Taki sposób procedowania tzw. ustaw światopoglądowych nie tylko psuje poczucie wspólnotowości Polaków i myślenie o polityce jako „rozsądnej trosce o dobro wspólne”, ale także prowadzi do ponownego rozpętania wojny światopoglądowej, m.in. do podważenia kompromisu aborcyjnego –obóz zjednoczonej prawicy już zapowiedział gruntowną zmianę ustawy o sztucznym zapłodnieniu po ewentualnym objęciu rządów jesienią. Stawiam wobec tego tezę, iż skutki polityczne wczorajszego głosowania będą znacznie szersze, nie tylko na polu bioetyki.

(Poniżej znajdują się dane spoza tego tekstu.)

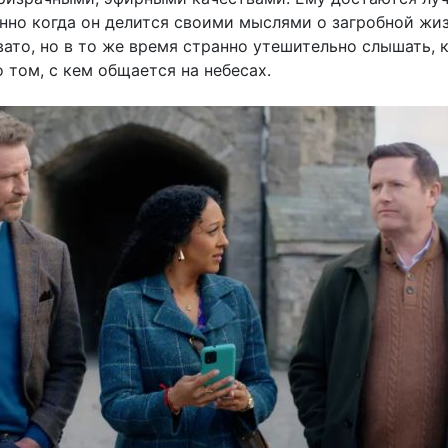
енно когда он делится своими мыслями о загробной жиз
ато, но в то же время странно утешительно слышать, к
 том, с кем общается на небесах.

Pozwolę sobie poświęcić jeszcze kilka słów największym przegranym w związku z omawianą ustawą. Moim zdaniem (oczywiście obok obywateli o chrześcijańskich poglądach) jest ich dwóch: Konferencja Episkopatu Polski oraz Prawo i Sprawiedliwość.

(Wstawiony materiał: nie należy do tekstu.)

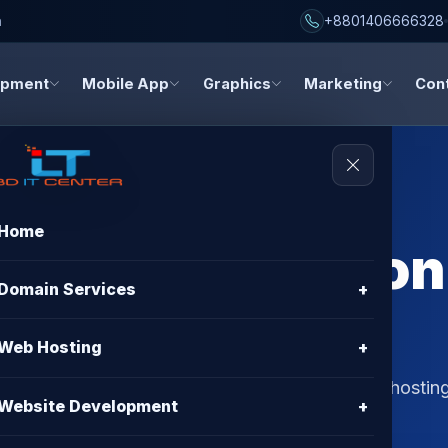
h
+8801406666328
opment
Mobile App
Graphics
Marketing
Con
Home
rver Not Respon
Domain Services
+
Web Hosting
+
sponding to ping issues. Get fastest BDIX VPS hosting
Website Development
+
% uptime, and 24/7 support.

Gdy Jarosław Gowin przygotował kompromisowy projekt ustawy – dopuszczający wprawdzie metodę IVF, ale bez możliwości mrożenia embrionów i selekcji prenatalnej – nie uzyskał ze strony biskupów żadnego wsparcia. Czy tylko ja mam wrażenie, że dziś KEP przyjąłby jego ustawę z pocałowaniem ręki? Z kolei PiS zmuszone jest przełknąć gorzki owoc własnej niefrasobliwości. Kiedy ówczesny marszałek Sejmu Marek Jurek doprowadził do przygotowania i głosowania nad – praktycznie wygraną – zmianą w Konstytucji RP, uzupełniającą artykuł trzydziesty ósmy o słowa „od poczęcia do naturalnej śmierci”, prezes Kaczyński uniemożliwił wprowadzenie tego zapisu. Jestem pewien, że takie sformułowanie przesądziłby o niezgodności omawianej ustawy z Konstytucją i doprowadziło do odrzucenia jej przez Trybunał Konstytucyjny. A tak Prawo i Sprawiedliwość może jedynie pluć sobie w brodę.